Der Grundstoff für jede Hennalampe ist feines Ziegenleder, weshalb Hennaleuchten auch unter der Bezeichnung Lederleuchten bekannt sind. In Marokko wird dafür zunächst von Hand ein Eisengestell geschmiedet. Damit der anschließende Lederbezug straff gespannt bleibt, wird er durch Handnähte am Gestell fixiert. Erst dann folgt die Bemalung mit traditionellen Ornamenten und Mustern.

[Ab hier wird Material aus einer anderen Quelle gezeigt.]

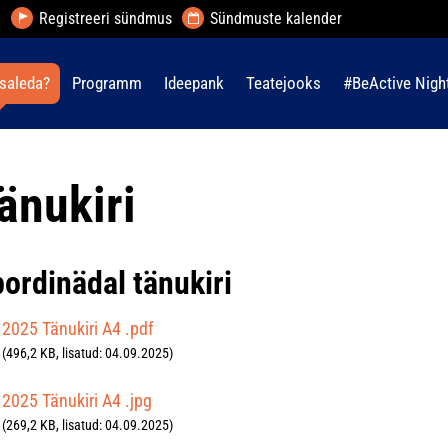
Registreeri sündmus
Sündmuste kalender
saleda?
Programm
Ideepank
Teatejooks
#BeActive Nigh
änukiri
ordinädal tänukiri
2025 Tänukiri A4 .pdf
(496,2 KB, lisatud: 04.09.2025)
2025 Tänukiri A4 .jpg
(269,2 KB, lisatud: 04.09.2025)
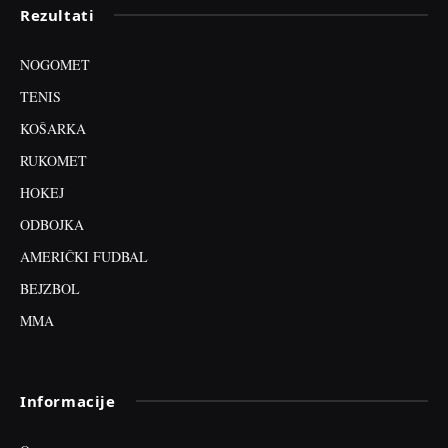
Rezultati
NOGOMET
TENIS
KOŠARKA
RUKOMET
HOKEJ
ODBOJKA
AMERIČKI FUDBAL
BEJZBOL
MMA
Informacije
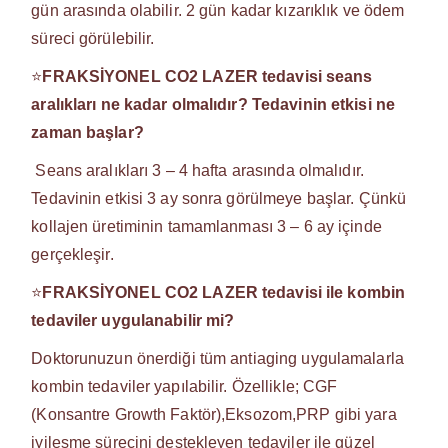
gün arasında olabilir. 2 gün kadar kızarıklık ve ödem
süreci görülebilir.
⭐
FRAKSİYONEL CO2 LAZER tedavisi seans
aralıkları ne kadar olmalıdır?
Tedavinin etkisi ne
zaman başlar?
Seans aralıkları 3 – 4 hafta arasında olmalıdır.
Tedavinin etkisi 3 ay sonra görülmeye başlar. Çünkü
kollajen üretiminin tamamlanması 3 – 6 ay içinde
gerçekleşir.
⭐
FRAKSİYONEL CO2 LAZER tedavisi ile kombin
tedaviler uygulanabilir mi?
Doktorunuzun önerdiği tüm antiaging uygulamalarla
kombin tedaviler yapılabilir. Özellikle; CGF
(Konsantre Growth Faktör),Eksozom,PRP gibi yara
iyileşme sürecini destekleyen tedaviler ile güzel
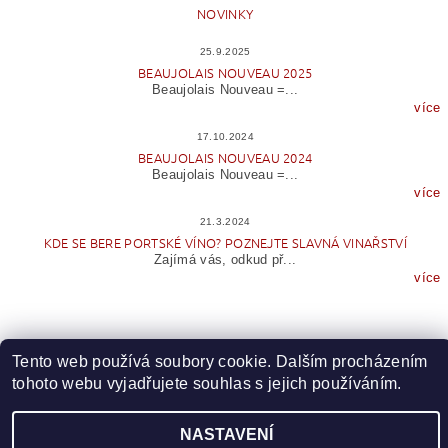
NOVINKY
25.9.2025
BEAUJOLAIS NOUVEAU 2025
Beaujolais Nouveau =...
více
17.10.2024
BEAUJOLAIS NOUVEAU 2024
Beaujolais Nouveau =...
více
21.3.2024
KDE SE BERE PORTSKÉ VÍNO? POZNEJTE SLAVNÁ VINAŘSTVÍ
Zajímá vás, odkud př...
více
Tento web používá soubory cookie. Dalším procházením
tohoto webu vyjadřujete souhlas s jejich používáním.
NASTAVENÍ
Upravit nastavení cookies
2026 © Wineme.cz, všechna práva vyhrazena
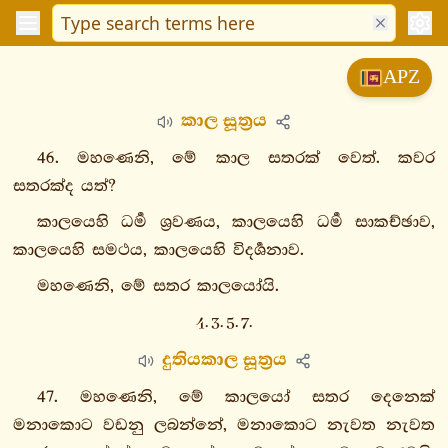
විනයපිටක
APZ
සුත්තපිටක
කාල සූත්‍රය
දීඝනිකාය
මජ්ඣිමනිකාය
46. මහණෙනි, මේ කාල සතරක් වෙත්. කවර
සංයුත්තනිකාය
සතරක්ද යත්?
අඞ්ගුත්තරනිකාය
කාලයෙහි ධර්‍ම ශ්‍රවණය, කාලයෙහි ධර්‍ම සාකච්ඡාව,
1. එකක
කාලයෙහි සමථය, කාලයෙහි විදර්‍ශනාව.
නිපාතො
මහණෙනි, මේ සතර කාලයෝයි.
2.
4. 3. 5. 7.
දුකනිපාතො
3.
දුතියකාල සූත්‍රය
තිකනිපාතො
47. මහණෙනි, මේ කාලයෝ සතර දෙනෙක්
4.
මනාකොට වඩනු ලබන්නේ, මනාකොට නැවත නැවත
චතුක්කනිපාතො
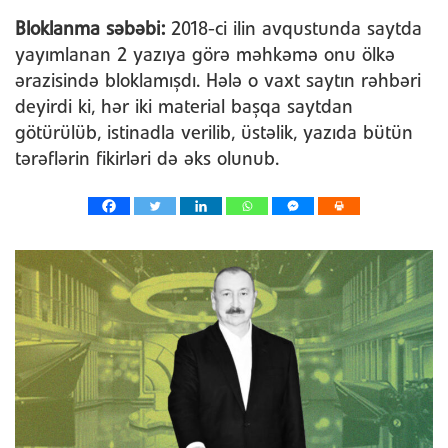
Bloklanma səbəbi:
2018-ci ilin avqustunda saytda
yayımlanan 2 yazıya görə məhkəmə onu ölkə
ərazisində bloklamışdı. Hələ o vaxt saytın rəhbəri
deyirdi ki, hər iki material başqa saytdan
götürülüb, istinadla verilib, üstəlik, yazıda bütün
tərəflərin fikirləri də əks olunub.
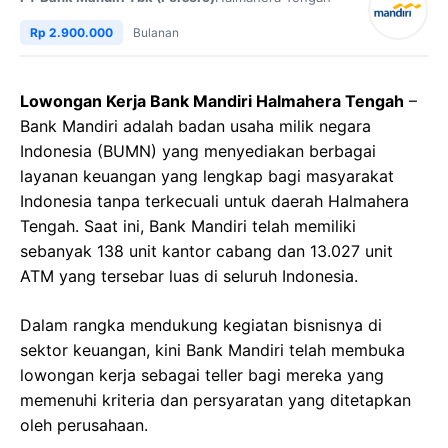
Rp 2.900.000
Bulanan
Lowongan Kerja Bank Mandiri Halmahera Tengah
–
Bank Mandiri adalah badan usaha milik negara
Indonesia (BUMN) yang menyediakan berbagai
layanan keuangan yang lengkap bagi masyarakat
Indonesia tanpa terkecuali untuk daerah Halmahera
Tengah. Saat ini, Bank Mandiri telah memiliki
sebanyak 138 unit kantor cabang dan 13.027 unit
ATM yang tersebar luas di seluruh Indonesia.
Dalam rangka mendukung kegiatan bisnisnya di
sektor keuangan, kini Bank Mandiri telah membuka
lowongan kerja sebagai teller bagi mereka yang
memenuhi kriteria dan persyaratan yang ditetapkan
oleh perusahaan.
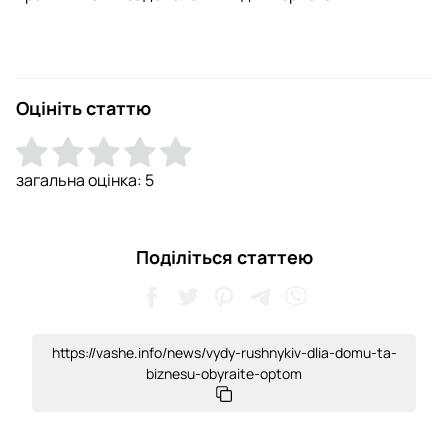
Оцініть статтю
загальна оцінка:
5
Поділіться статтею
https://vashe.info/news/vydy-rushnykiv-dlia-domu-ta-
biznesu-obyraite-optom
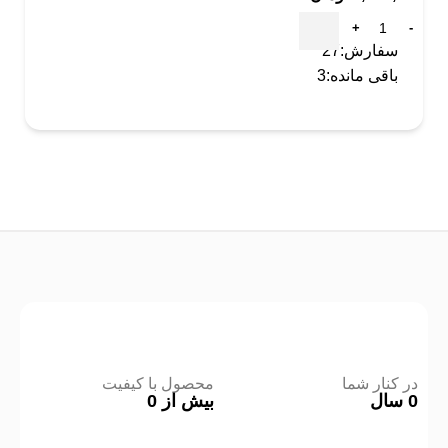
سفارش:
27
باقی مانده:
3
در کنار شما
محصول با کیفیت
0
سال
بیش از
0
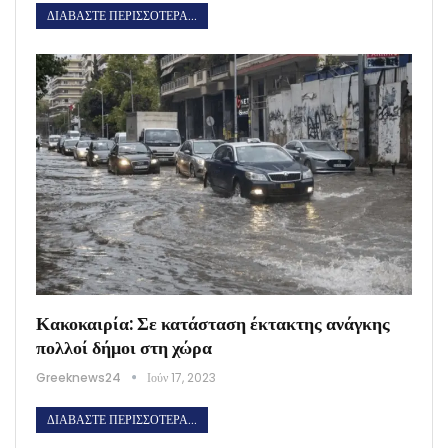
ΔΙΑΒΆΣΤΕ ΠΕΡΙΣΣΌΤΕΡΑ...
Κακοκαιρία: Σε κατάσταση έκτακτης ανάγκης
πολλοί δήμοι στη χώρα
Greeknews24
Ιούν 17, 2023
ΔΙΑΒΆΣΤΕ ΠΕΡΙΣΣΌΤΕΡΑ...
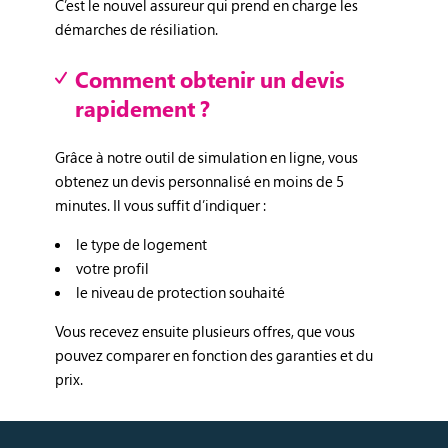
C’est le nouvel assureur qui prend en charge les
démarches de résiliation.
Comment obtenir un devis
rapidement ?
Grâce à notre outil de simulation en ligne, vous
obtenez un devis personnalisé en moins de 5
minutes. Il vous suffit d’indiquer :
le type de logement
votre profil
le niveau de protection souhaité
Vous recevez ensuite plusieurs offres, que vous
pouvez comparer en fonction des garanties et du
prix.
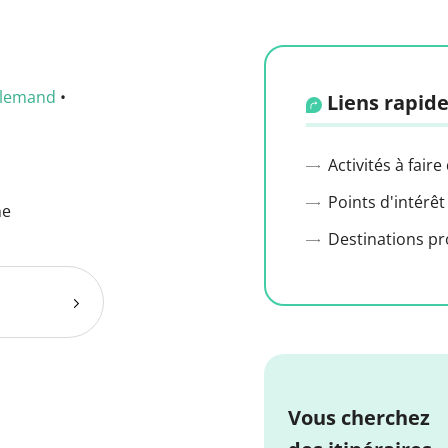
llemand
•
Liens rapide
Activités à faire
Points d'intérêt
ne
Destinations p
Vous cherchez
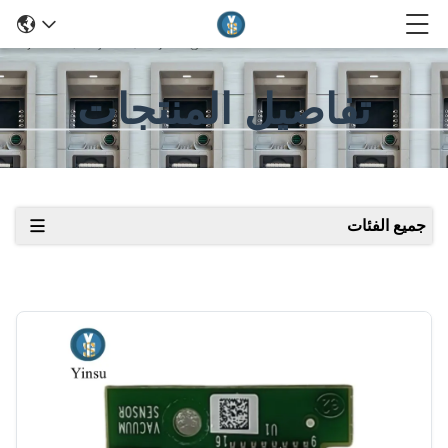
تفاصيل المنتجات
جميع الفئات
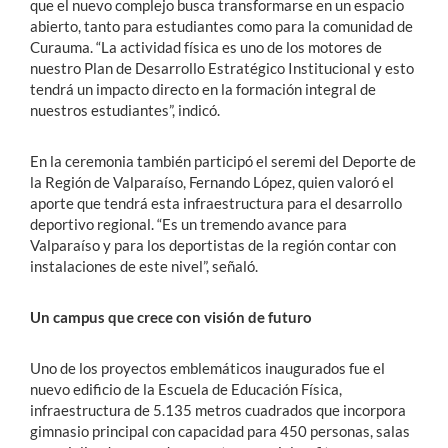
que el nuevo complejo busca transformarse en un espacio
abierto, tanto para estudiantes como para la comunidad de
Curauma. “La actividad física es uno de los motores de
nuestro Plan de Desarrollo Estratégico Institucional y esto
tendrá un impacto directo en la formación integral de
nuestros estudiantes”, indicó.
En la ceremonia también participó el seremi del Deporte de
la Región de Valparaíso, Fernando López, quien valoró el
aporte que tendrá esta infraestructura para el desarrollo
deportivo regional. “Es un tremendo avance para
Valparaíso y para los deportistas de la región contar con
instalaciones de este nivel”, señaló.
Un campus que crece con visión de futuro
Uno de los proyectos emblemáticos inaugurados fue el
nuevo edificio de la Escuela de Educación Física,
infraestructura de 5.135 metros cuadrados que incorpora
gimnasio principal con capacidad para 450 personas, salas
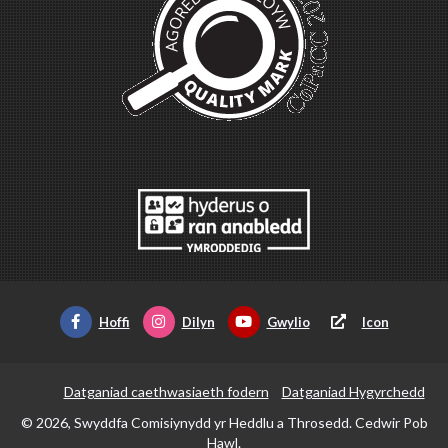
Hoffi
Dilyn
Gwylio
Icon
Datganiad caethwasiaeth fodern
Datganiad Hygyrchedd
© 2026, Swyddfa Comisiynydd yr Heddlu a Throsedd. Cedwir Pob
Hawl.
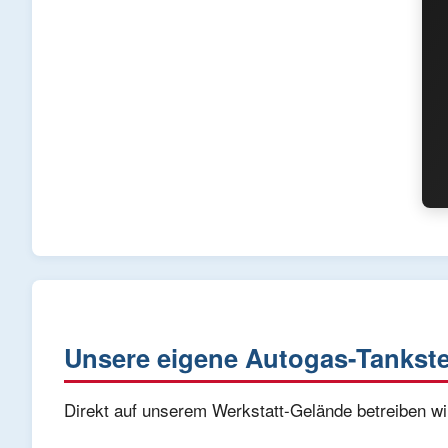
Unsere eigene Autogas-Tankste
Direkt auf unserem Werkstatt-Gelände betreiben wi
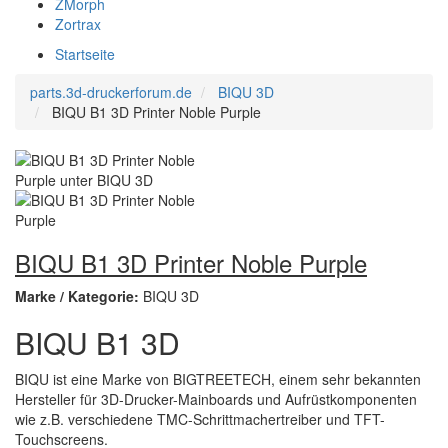
ZMorph
Zortrax
Startseite
parts.3d-druckerforum.de
BIQU 3D
BIQU B1 3D Printer Noble Purple
BIQU B1 3D Printer Noble Purple
Marke / Kategorie:
BIQU 3D
BIQU B1 3D
BIQU ist eine Marke von BIGTREETECH, einem sehr bekannten
Hersteller für 3D-Drucker-Mainboards und Aufrüstkomponenten
wie z.B. verschiedene TMC-Schrittmachertreiber und TFT-
Touchscreens.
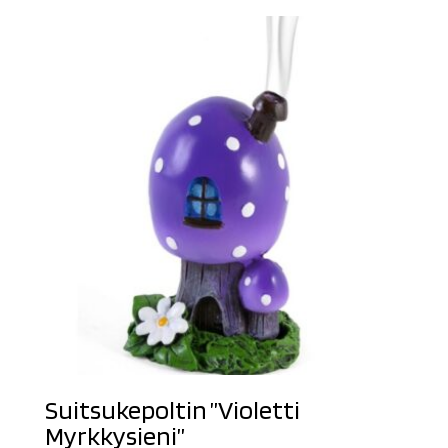
Suitsukepoltin ”Violetti
Myrkkysieni”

Die Tradition der Hennabemalung reicht bis ins Altertum zurück. Bekannt als Mehndi oder Hennatattoo sind sie auch heute noch zur Verzierung des Körpers bei Festtagen beliebt. So auch in Marokko, wo man die Hennamalerei ebenso gerne für die Ausschmückung orientalischer Lampen anwendet. Lieferant des Farbstoffs ist der Hennastrauch. Beim Zerreiben der getrockneten Blätter entsteht zunächst ein grünliches Pulver, aus dem die Hennapaste angerührt wird. Zum rötlichen Braun wandelt sich die Farbe erst, wenn die Paste in Kontakt mit dem Eiweiß des Leders kommt.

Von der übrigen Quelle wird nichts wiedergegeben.